Fisher's second point is also well-taken. To put this point in another way, we would need to manage a SOA implementation's emergent behavior in order to achieve the benefits that systems of systems exhibit. ZapThink hammers home this point whenever we talk about business empowerment. If we mistakenly conclude that the sole point of SOA is to build all these flexible services and then simply turn them over to the business to compose willy-nilly, then it's true we'd never be able to achieve the business agility benefit, because such a haphazard lack of control would lead to immediate chaos. On the contrary, the key to the business empowerment benefit of SOA is governance -- a set of organizing principles that tempers the emergent properties of the architecture, thus providing the essential management of emergent properties that SOA requires for us to consider SOA implementations to be complex systems.
The ZapThink take
There is an important insight here which is the essential point of this ZapFlash: for SOA to be successful, organizations must take a CSE approach to their implementation, including the implementation of SOA governance. Our natural tendency would be to take a TSE approach to governance, where we hammer out organization-wide policies and put in place a systematic governance infrastructure to enforce those policies.
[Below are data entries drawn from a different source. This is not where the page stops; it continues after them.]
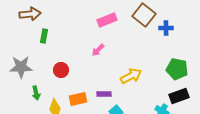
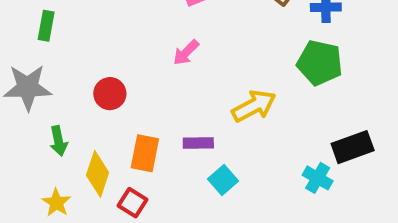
green rectangle: (44, 36) -> (46, 26), moved
green pentagon: (177, 69) -> (320, 63), moved
orange rectangle: (78, 99) -> (145, 153), turned -66

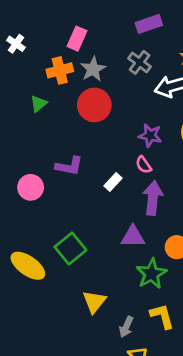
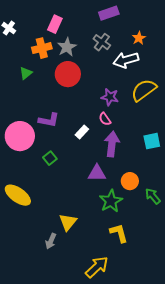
pink circle: (31, 187) -> (20, 136), size x1.5
green square: (70, 248) -> (50, 158), moved, size x0.6
gray arrow: (126, 327) -> (51, 241), moved

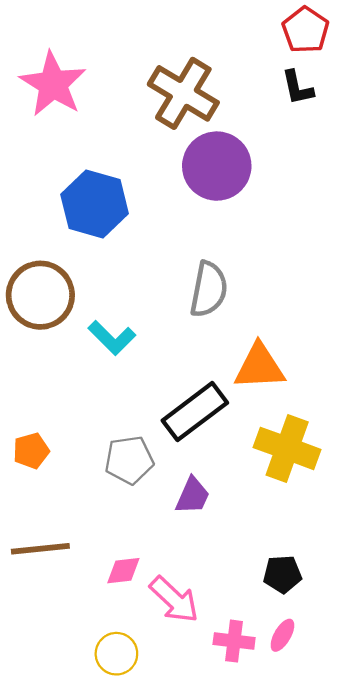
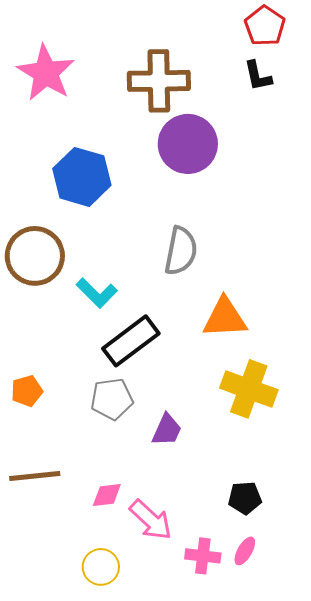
brown cross: (183, 93) -> (159, 81), turned -32
black rectangle: (195, 412) -> (131, 341), moved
While such an approach might be integral to a traditional architecture that we've implemented with TSE approaches, taking such a heavy-handed approach to SOA governance will stifle the implementation's emergent properties, most notably business agility. ZapThink calls this situation the "big brother effect," where excess governance can lead to the failure of the SOA initiative.
Instead, it is essential to take a CSE approach to SOA governance. Represent policies as metadata, and leverage SOA governance infrastructure to manage and enforce those policies in the context of Services. As the SOA implementation matures, leverage SOA governance best practices to support overall IT governance, and in turn, corporate governance. This approach to SOA governance "in the broad" not only improves the organization's governance overall, it is also essential to promoting the emergent properties of the SOA implementation. Your SOA initiative depends on it.